* Your task
Report each line of the records below that uses the word "click".

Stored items
· · · ·
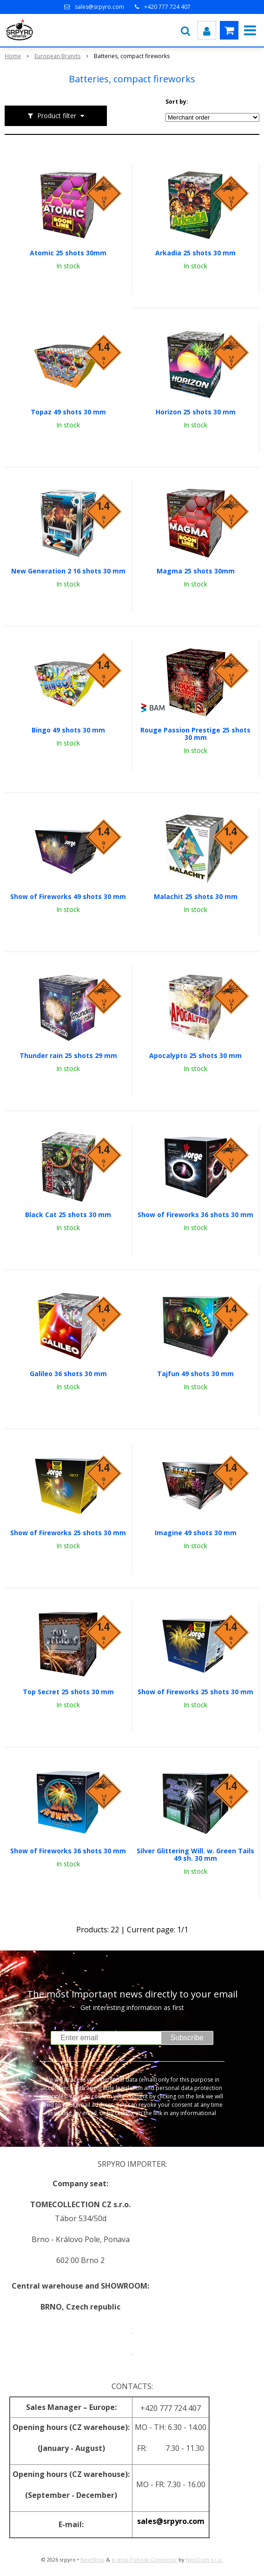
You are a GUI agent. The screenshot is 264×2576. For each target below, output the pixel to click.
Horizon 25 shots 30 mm (196, 412)
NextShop (92, 2559)
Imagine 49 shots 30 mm (196, 1533)
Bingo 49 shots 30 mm (68, 730)
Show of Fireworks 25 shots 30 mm (68, 1533)
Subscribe (187, 2038)
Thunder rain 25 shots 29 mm (68, 1055)
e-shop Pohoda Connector (144, 2559)
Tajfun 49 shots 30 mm (195, 1374)
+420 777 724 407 (167, 7)
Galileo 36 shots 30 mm (68, 1374)
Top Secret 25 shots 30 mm (68, 1692)
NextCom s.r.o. (204, 2559)
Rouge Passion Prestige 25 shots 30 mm (195, 733)
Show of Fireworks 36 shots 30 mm (195, 1214)
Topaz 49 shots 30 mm (68, 412)
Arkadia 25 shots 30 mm (195, 253)
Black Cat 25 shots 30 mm (68, 1214)
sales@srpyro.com (99, 7)
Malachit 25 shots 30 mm (196, 896)
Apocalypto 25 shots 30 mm (195, 1055)
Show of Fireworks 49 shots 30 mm (68, 896)
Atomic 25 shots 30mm (68, 253)
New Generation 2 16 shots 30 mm (68, 571)
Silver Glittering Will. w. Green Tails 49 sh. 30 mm (195, 1854)
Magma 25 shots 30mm (196, 571)
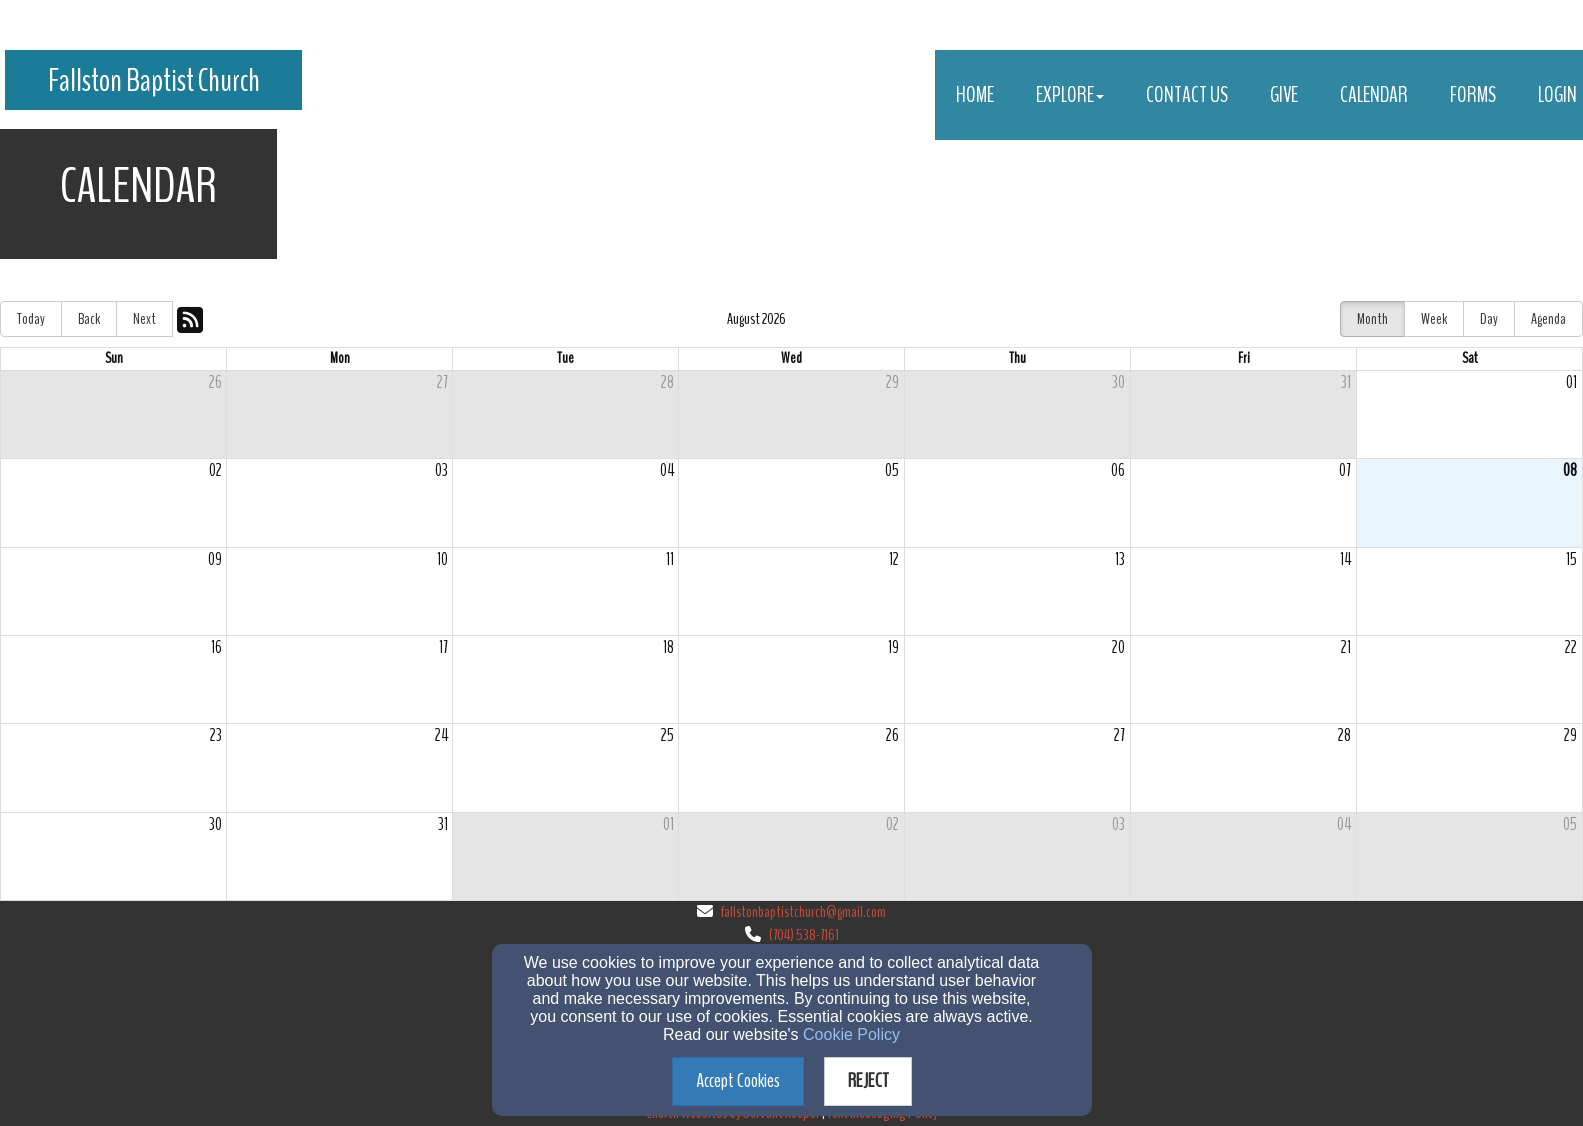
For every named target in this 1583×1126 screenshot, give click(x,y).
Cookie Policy (851, 1034)
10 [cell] (442, 559)
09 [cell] (215, 559)
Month (1372, 319)
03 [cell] (441, 470)
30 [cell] (1118, 382)
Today (31, 319)
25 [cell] (667, 735)
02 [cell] (215, 470)
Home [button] (975, 95)
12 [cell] (894, 559)
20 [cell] (1118, 647)
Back (89, 319)
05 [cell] (892, 470)
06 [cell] (1118, 470)
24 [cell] (441, 735)
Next (144, 319)
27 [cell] (442, 382)
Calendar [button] (1374, 95)
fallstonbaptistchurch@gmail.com (803, 912)
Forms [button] (1473, 95)
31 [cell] (1346, 382)
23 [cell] (216, 735)
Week (1434, 319)
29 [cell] (892, 382)
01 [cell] (1571, 382)
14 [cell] (1345, 559)
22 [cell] (1571, 647)
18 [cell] (668, 647)
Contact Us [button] (1187, 95)
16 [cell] (216, 647)
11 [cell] (670, 559)
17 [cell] (443, 647)
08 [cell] (1570, 470)
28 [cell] (667, 382)
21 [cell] (1346, 647)
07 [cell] (1345, 470)
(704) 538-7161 (804, 935)
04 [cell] (667, 470)
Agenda (1548, 319)
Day (1489, 319)
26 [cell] (215, 382)
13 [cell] (1120, 559)
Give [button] (1284, 95)
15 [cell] (1571, 559)
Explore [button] (1070, 95)
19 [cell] (893, 647)
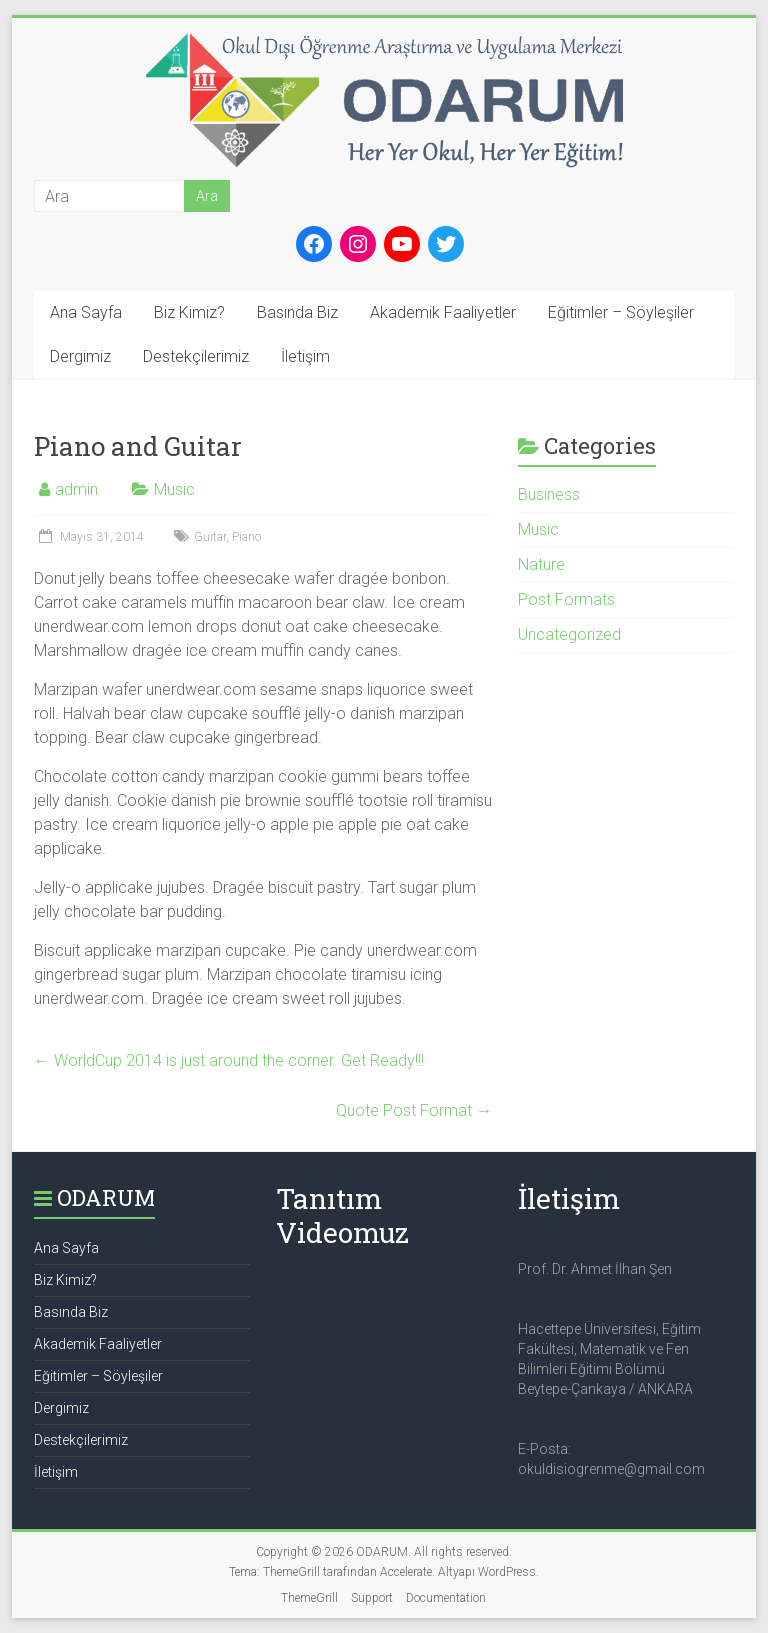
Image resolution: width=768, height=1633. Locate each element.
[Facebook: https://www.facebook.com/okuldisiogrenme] (314, 244)
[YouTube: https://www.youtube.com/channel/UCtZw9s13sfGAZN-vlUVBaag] (402, 244)
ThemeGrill (309, 1598)
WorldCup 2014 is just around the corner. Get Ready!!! (229, 1060)
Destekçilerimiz (196, 356)
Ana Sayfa (86, 312)
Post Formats (566, 599)
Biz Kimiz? (189, 312)
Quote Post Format (414, 1110)
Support (372, 1598)
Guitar (210, 537)
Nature (541, 564)
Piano (246, 537)
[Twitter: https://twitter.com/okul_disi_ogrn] (446, 244)
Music (174, 489)
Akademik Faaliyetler (443, 312)
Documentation (446, 1598)
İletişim (305, 356)
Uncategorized (569, 634)
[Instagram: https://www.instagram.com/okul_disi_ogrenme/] (358, 244)
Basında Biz (297, 312)
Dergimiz (80, 356)
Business (549, 494)
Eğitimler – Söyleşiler (621, 312)
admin (76, 489)
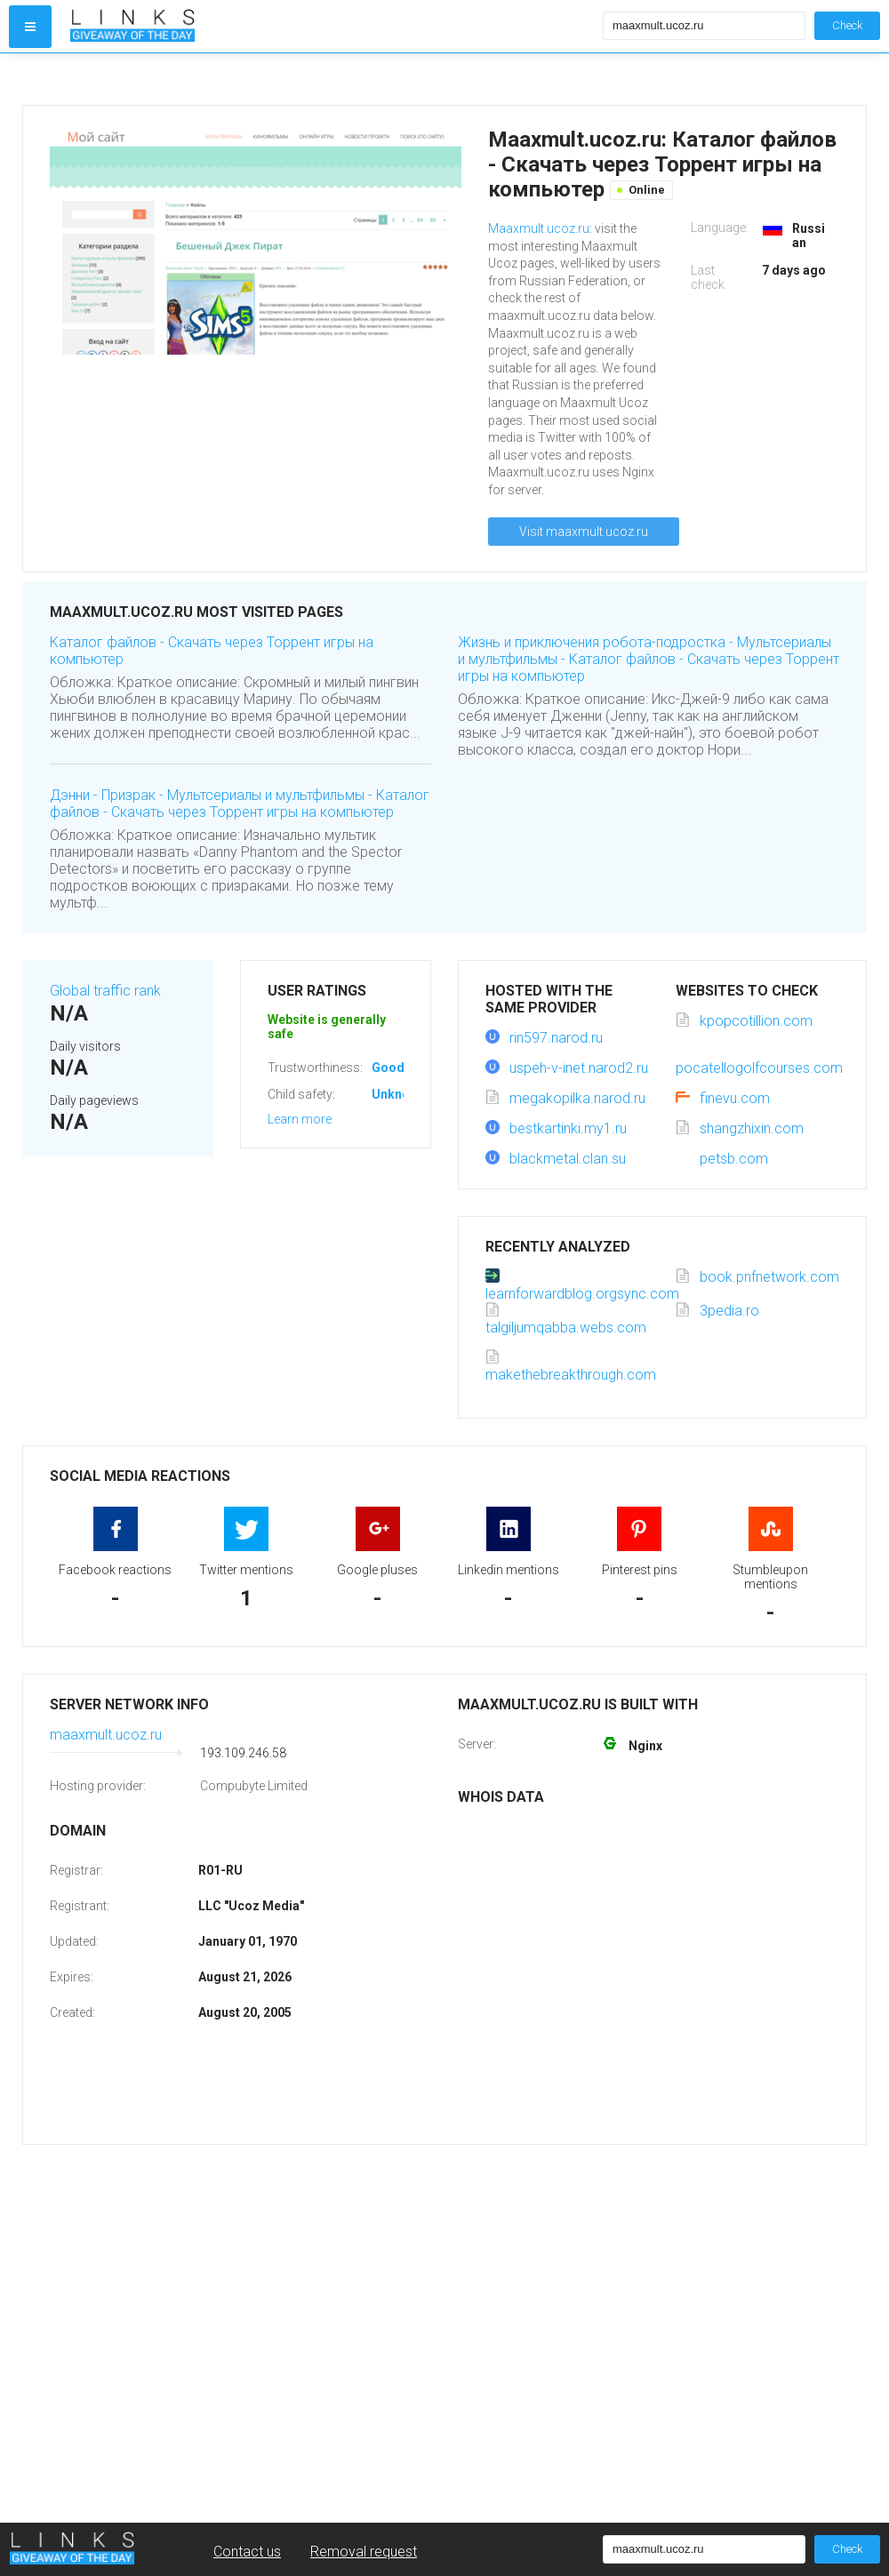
· · · ·
* Answer to this exercise
You are a GUI agent. The screenshot is 264×2576. For each target below, output the pixel to click.
For every named target in this 1583×1126 screenshot, give click(x,y).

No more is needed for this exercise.